(Collected data)

Content starts

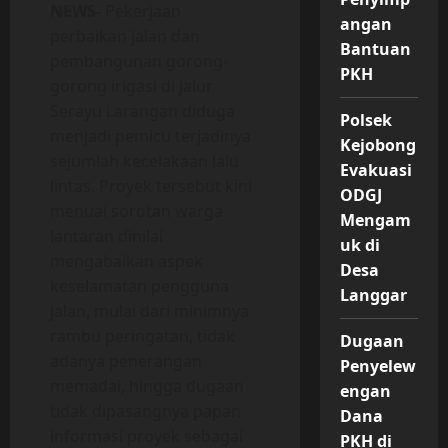
NEWS-
Pekerjaan
angan
perbaikan jalan dan
Bantuan
pembangunan gorong-
PKH
gorong irigasi di jalur
Serayu Larangan diduga
Polsek
menjadi pemicu terjadinya
Kejobong
sejumlah kecelakaan lalu
Evakuasi
lintas. Proyek tersebut kini
ODGJ
menuai sorotan warga
Mengam
lantaran dinilai
uk di
mengabaikan aspek
Desa
keselamatan pengguna
Langgar
jalan, mulai dari minimnya
rambu peringatan, tidak
Dugaan
adanya penerangan
Penyelew
memadai, hingga dugaan
engan
tidak dipasangnya papan
Dana
informasi proyek sebagai
PKH di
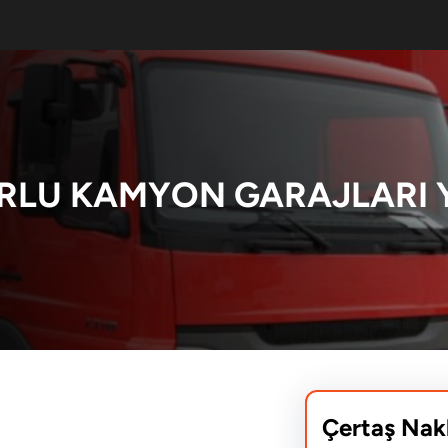
RLU KAMYON GARAJLARI 
Çertaş Nak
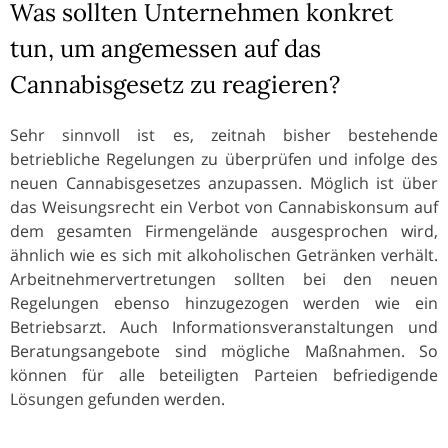
Was sollten Unternehmen konkret
tun, um angemessen auf das
Cannabisgesetz zu reagieren?
Sehr sinnvoll ist es, zeitnah bisher bestehende
betriebliche Regelungen zu überprüfen und infolge des
neuen Cannabisgesetzes anzupassen. Möglich ist über
das Weisungsrecht ein Verbot von Cannabiskonsum auf
dem gesamten Firmengelände ausgesprochen wird,
ähnlich wie es sich mit alkoholischen Getränken verhält.
Arbeitnehmervertretungen sollten bei den neuen
Regelungen ebenso hinzugezogen werden wie ein
Betriebsarzt. Auch Informationsveranstaltungen und
Beratungsangebote sind mögliche Maßnahmen. So
können für alle beteiligten Parteien befriedigende
Lösungen gefunden werden.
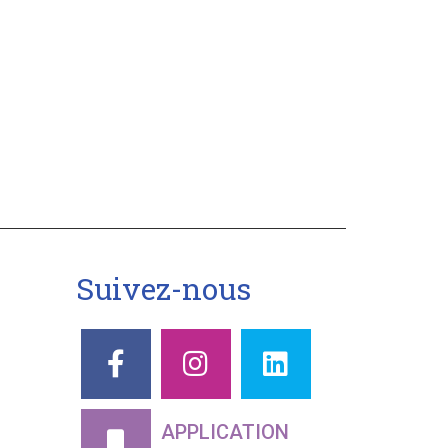
Suivez-nous
APPLICATION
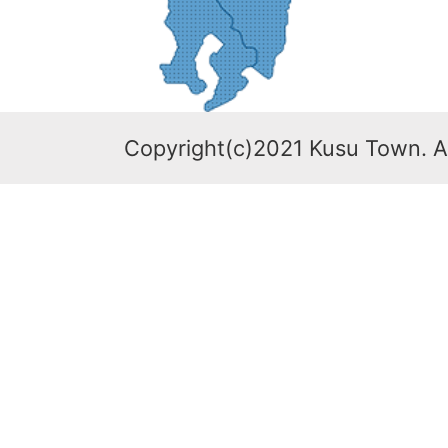
Copyright(c)2021 Kusu Town. Al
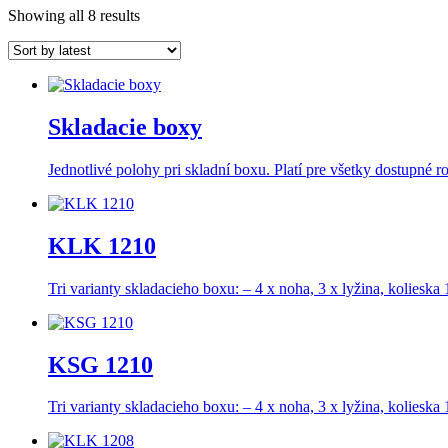
Showing all 8 results
Skladacie boxy
Jednotlivé polohy pri skladní boxu. Platí pre všetky dostupné r
KLK 1210
Tri varianty skladacieho boxu: – 4 x noha, 3 x lyžina, kolie
KSG 1210
Tri varianty skladacieho boxu: – 4 x noha, 3 x lyžina, kolie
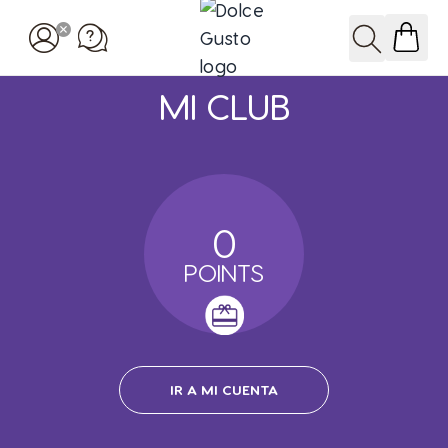
Ir al contenido
Buscar
MI CLUB
0
POINTS
IR A MI CUENTA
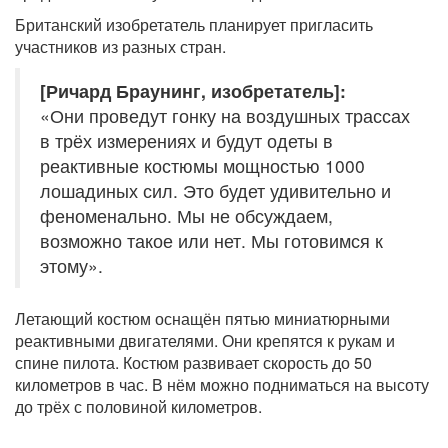
Британский изобретатель планирует пригласить
участников из разных стран.
[Ричард Браунинг, изобретатель]:
«Они проведут гонку на воздушных трассах
в трёх измерениях и будут одеты в
реактивные костюмы мощностью 1000
лошадиных сил. Это будет удивительно и
феноменально. Мы не обсуждаем,
возможно такое или нет. Мы готовимся к
этому».
Летающий костюм оснащён пятью миниатюрными
реактивными двигателями. Они крепятся к рукам и
спине пилота. Костюм развивает скорость до 50
километров в час. В нём можно подниматься на высоту
до трёх с половиной километров.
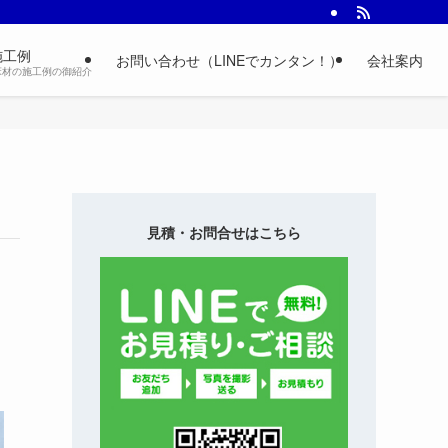
施工例
お問い合わせ（LINEでカンタン！）
会社案内
床材の施工例の御紹介
見積・お問合せはこちら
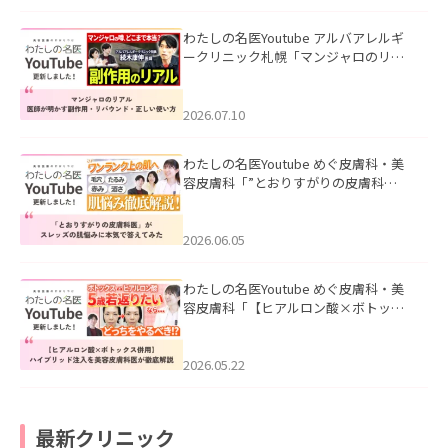
わたしの名医Youtube アルバアレルギ
ークリニック札幌「マンジャロのリア
ル｜医師が明かす副作用・リバウン
ド・正しい使い方」を公開いたしまし
た。
2026.07.10
わたしの名医Youtube めぐ皮膚科・美
容皮膚科「”とおりすがりの皮膚科
医”がスレッズの肌悩みに本気で答えて
みた」を公開いたしました。
2026.06.05
わたしの名医Youtube めぐ皮膚科・美
容皮膚科「【ヒアルロン酸×ボトック
ス併用】ハイブリッド注入を美容皮膚
科医が徹底解説」を公開いたしまし
た。
2026.05.22
最新クリニック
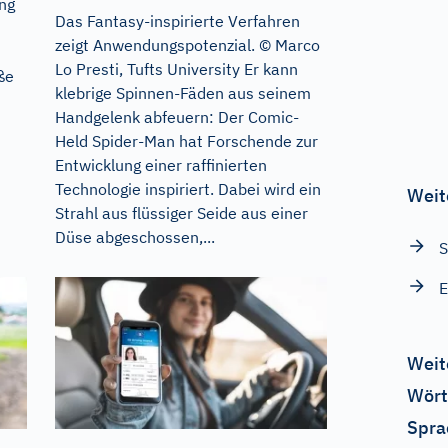
ung
Das Fantasy-inspirierte Verfahren
zeigt Anwendungspotenzial. © Marco
Lo Presti, Tufts University Er kann
ße
klebrige Spinnen-Fäden aus seinem
Handgelenk abfeuern: Der Comic-
Held Spider-Man hat Forschende zur
Entwicklung einer raffinierten
Technologie inspiriert. Dabei wird ein
Weit
Strahl aus flüssiger Seide aus einer
Düse abgeschossen,...
S
E
Weit
Wört
Spra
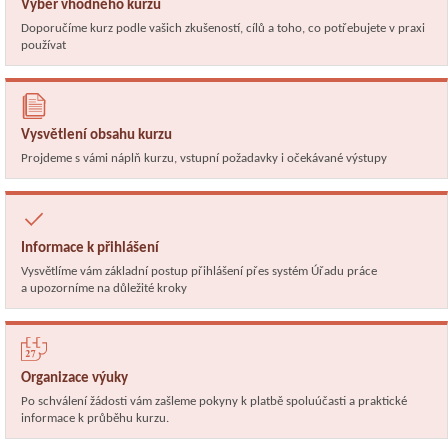
Výběr vhodného kurzu
Doporučíme kurz podle vašich zkušeností, cílů a toho, co potřebujete v praxi
používat
Vysvětlení obsahu kurzu
Projdeme s vámi náplň kurzu, vstupní požadavky i očekávané výstupy
Informace k přihlášení
Vysvětlíme vám základní postup přihlášení přes systém Úřadu práce
a upozorníme na důležité kroky
Organizace výuky
Po schválení žádosti vám zašleme pokyny k platbě spoluúčasti a praktické
informace k průběhu kurzu.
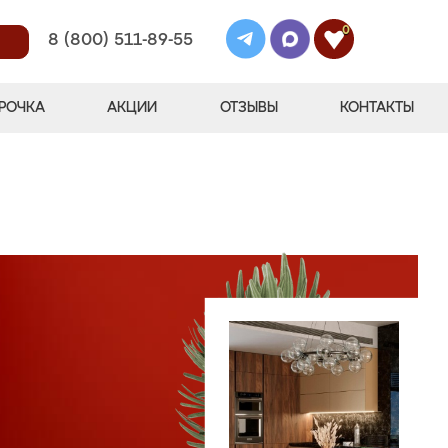
0
8 (800) 511-89-55
РОЧКА
АКЦИИ
ОТЗЫВЫ
КОНТАКТЫ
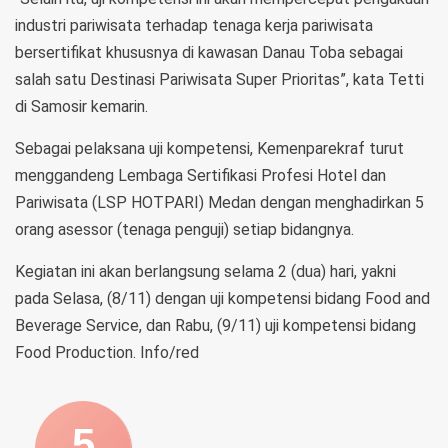
industri pariwisata terhadap tenaga kerja pariwisata
bersertifikat khususnya di kawasan Danau Toba sebagai
salah satu Destinasi Pariwisata Super Prioritas”, kata Tetti
di Samosir kemarin.
Sebagai pelaksana uji kompetensi, Kemenparekraf turut
menggandeng Lembaga Sertifikasi Profesi Hotel dan
Pariwisata (LSP HOTPARI) Medan dengan menghadirkan 5
orang asessor (tenaga penguji) setiap bidangnya.
Kegiatan ini akan berlangsung selama 2 (dua) hari, yakni
pada Selasa, (8/11) dengan uji kompetensi bidang Food and
Beverage Service, dan Rabu, (9/11) uji kompetensi bidang
Food Production. Info/red
5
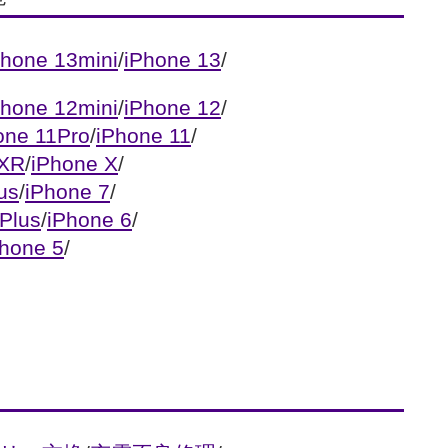
Phone 13mini
/
iPhone 13
/
Phone 12mini
/
iPhone 12
/
one 11Pro
/
iPhone 11
/
 XR
/
iPhone X
/
us
/
iPhone 7
/
Plus
/
iPhone 6
/
Phone 5
/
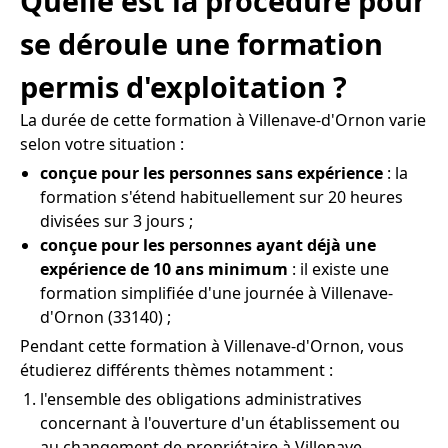
Quelle est la procédure pour
se déroule une formation
permis d'exploitation ?
La durée de cette formation à Villenave-d'Ornon varie
selon votre situation :
conçue pour les personnes sans expérience
: la
formation s'étend habituellement sur 20 heures
divisées sur 3 jours ;
conçue pour les personnes ayant déjà une
expérience de 10 ans minimum
: il existe une
formation simplifiée d'une journée à Villenave-
d'Ornon (33140) ;
Pendant cette formation à Villenave-d'Ornon, vous
étudierez différents thèmes notamment :
l'ensemble des obligations administratives
concernant à l'ouverture d'un établissement ou
au changement de propriétaire à Villenave-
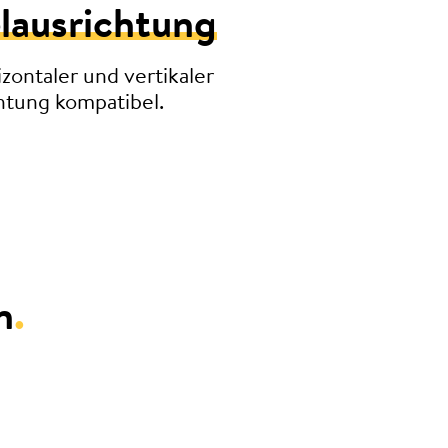
lausrichtung
izontaler und vertikaler
htung kompatibel.
n
.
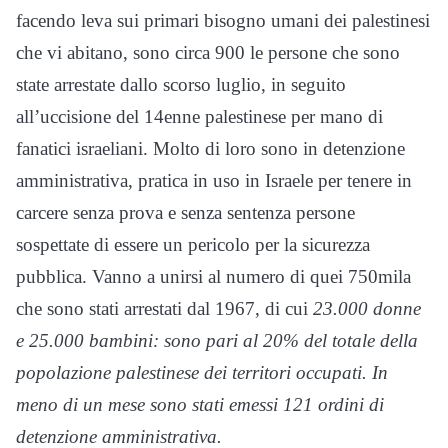
facendo leva sui primari bisogno umani dei palestinesi
che vi abitano, sono circa 900 le persone che sono
state arrestate dallo scorso luglio, in seguito
all’uccisione del 14enne palestinese per mano di
fanatici israeliani. Molto di loro sono in detenzione
amministrativa, pratica in uso in Israele per tenere in
carcere senza prova e senza sentenza persone
sospettate di essere un pericolo per la sicurezza
pubblica. Vanno a unirsi al numero di quei 750mila
che sono stati arrestati dal 1967, di cui
23.000 donne
e 25.000 bambini: sono pari al 20% del totale della
popolazione palestinese dei territori occupati. In
meno di un mese sono stati emessi 121 ordini di
detenzione amministrativa.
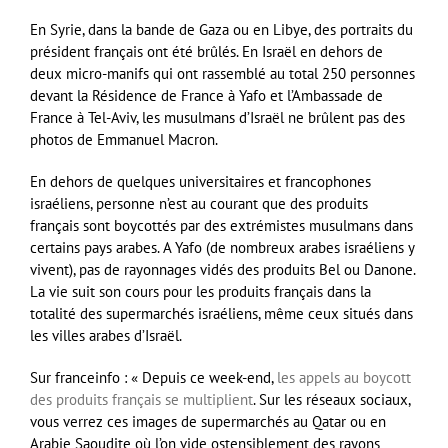
En Syrie, dans la bande de Gaza ou en Libye, des portraits du
président français ont été brûlés. En Israël en dehors de
deux micro-manifs qui ont rassemblé au total 250 personnes
devant la Résidence de France à Yafo et l’Ambassade de
France à Tel-Aviv, les musulmans d’Israël ne brûlent pas des
photos de Emmanuel Macron.
En dehors de quelques universitaires et francophones
israéliens, personne n’est au courant que des produits
français sont boycottés par des extrémistes musulmans dans
certains pays arabes. A Yafo (de nombreux arabes israéliens y
vivent), pas de rayonnages vidés des produits Bel ou Danone.
La vie suit son cours pour les produits français dans la
totalité des supermarchés israéliens, même ceux situés dans
les villes arabes d’Israël.
Sur franceinfo : « Depuis ce week-end,
les appels au boycott
des produits français se multiplient
. Sur les réseaux sociaux,
vous verrez ces images de supermarchés au Qatar ou en
Arabie Saoudite où l’on vide ostensiblement des rayons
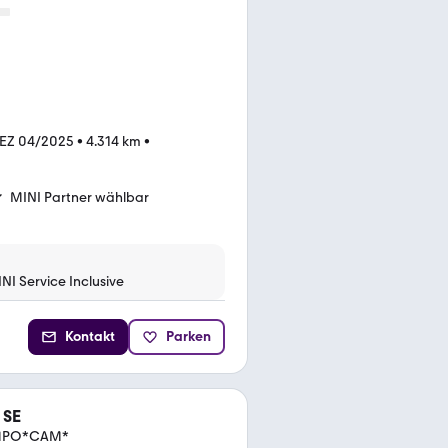
EZ 04/2025
•
4.314 km
•
MINI Partner wählbar
NI Service Inclusive
Kontakt
Parken
 SE
TEMPO*CAM*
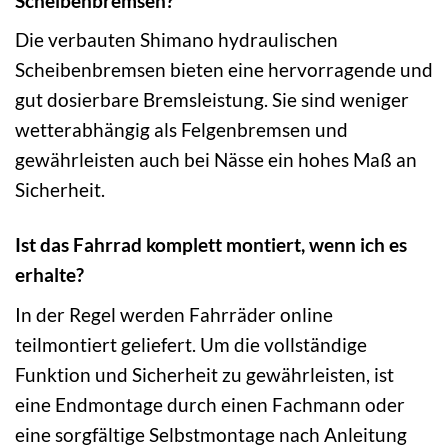
Scheibenbremsen?
Die verbauten Shimano hydraulischen
Scheibenbremsen bieten eine hervorragende und
gut dosierbare Bremsleistung. Sie sind weniger
wetterabhängig als Felgenbremsen und
gewährleisten auch bei Nässe ein hohes Maß an
Sicherheit.
Ist das Fahrrad komplett montiert, wenn ich es
erhalte?
In der Regel werden Fahrräder online
teilmontiert geliefert. Um die vollständige
Funktion und Sicherheit zu gewährleisten, ist
eine Endmontage durch einen Fachmann oder
eine sorgfältige Selbstmontage nach Anleitung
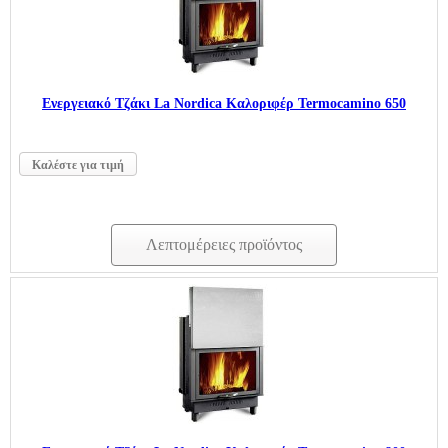
Ενεργειακό Τζάκι La Nordica Καλοριφέρ Termocamino 650
Καλέστε για τιμή
Λεπτομέρειες προϊόντος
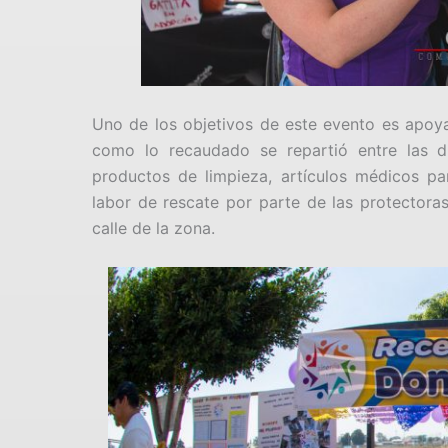
Uno de los objetivos de este evento es apoyar
como lo recaudado se repartió entre las dis
productos de limpieza, artículos médicos pa
labor de rescate por parte de las protectoras
calle de la zona.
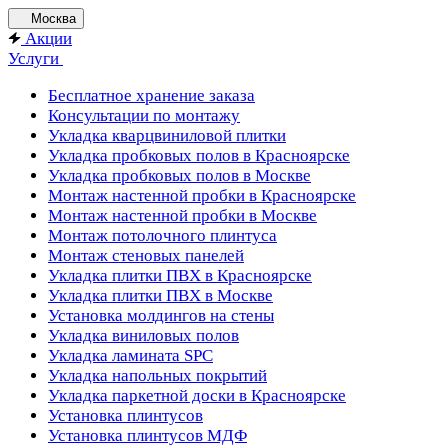
Москва
Акции
Услуги
Бесплатное хранение заказа
Консультации по монтажу
Укладка кварцвиниловой плитки
Укладка пробковых полов в Красноярске
Укладка пробковых полов в Москве
Монтаж настенной пробки в Красноярске
Монтаж настенной пробки в Москве
Монтаж потолочного плинтуса
Монтаж стеновых панелей
Укладка плитки ПВХ в Красноярске
Укладка плитки ПВХ в Москве
Установка молдингов на стены
Укладка виниловых полов
Укладка ламината SPC
Укладка напольных покрытий
Укладка паркетной доски в Красноярске
Установка плинтусов
Установка плинтусов МДФ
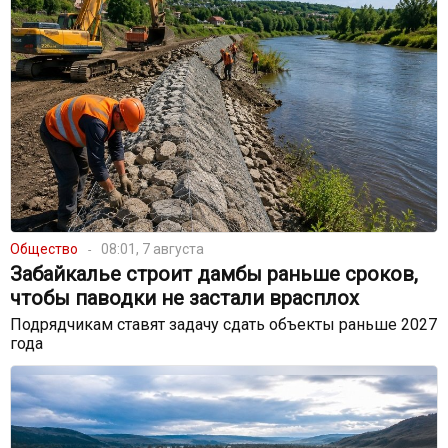
Общество
08:01, 7 августа
Забайкалье строит дамбы раньше сроков,
чтобы паводки не застали врасплох
Подрядчикам ставят задачу сдать объекты раньше 2027
года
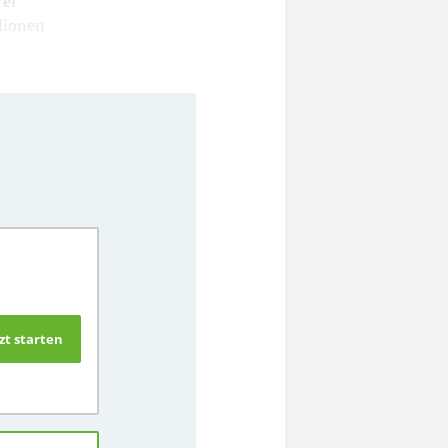
rei
llionen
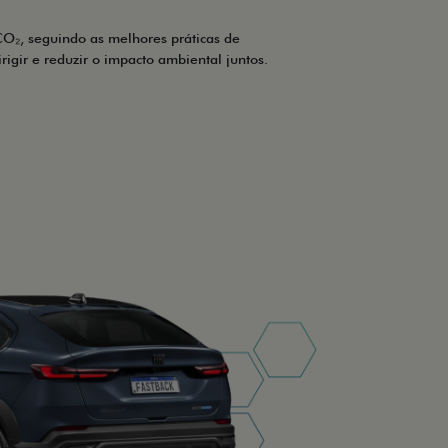
O₂, seguindo as melhores práticas de
irigir e reduzir o impacto ambiental juntos.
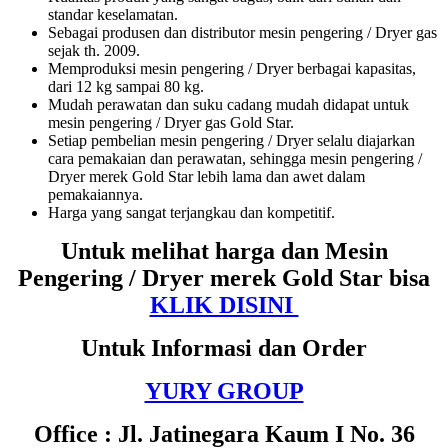
standar keselamatan.
Sebagai produsen dan distributor mesin pengering / Dryer gas
sejak th. 2009.
Memproduksi mesin pengering / Dryer berbagai kapasitas,
dari 12 kg sampai 80 kg.
Mudah perawatan dan suku cadang mudah didapat untuk
mesin pengering / Dryer gas Gold Star.
Setiap pembelian mesin pengering / Dryer selalu diajarkan
cara pemakaian dan perawatan, sehingga mesin pengering /
Dryer merek Gold Star lebih lama dan awet dalam
pemakaiannya.
Harga yang sangat terjangkau dan kompetitif.
Untuk melihat harga dan Mesin
Pengering / Dryer merek Gold Star bisa
KLIK DISINI
Untuk Informasi dan Order
YURY GROUP
Office : Jl. Jatinegara Kaum I No. 36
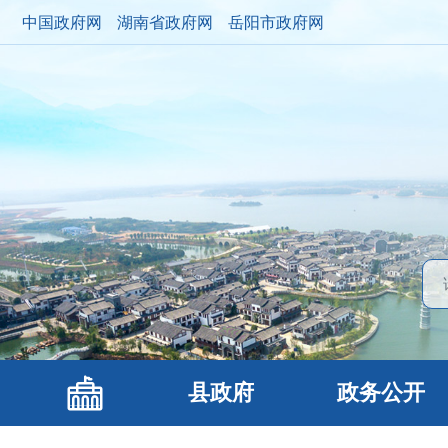
中国政府网
湖南省政府网
岳阳市政府网
县政府
政务公开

Content ends

## TASK BRIEF
Your copy must start at the line that holds "cara pemakaian dan" and end at the last line of the data, both included; it must contain no pictures.

## ANSWER TO THIS EXERCISE
cara pemakaian dan perawatan, sehingga mesin pengering /
Dryer merek Gold Star lebih lama dan awet dalam
pemakaiannya.
Harga yang sangat terjangkau dan kompetitif.
Untuk melihat harga dan Mesin
Pengering / Dryer merek Gold Star bisa
KLIK DISINI
Untuk Informasi dan Order
YURY GROUP
Office : Jl. Jatinegara Kaum I No. 36
中国政府网
湖南省政府网
岳阳市政府网
县政府
政务公开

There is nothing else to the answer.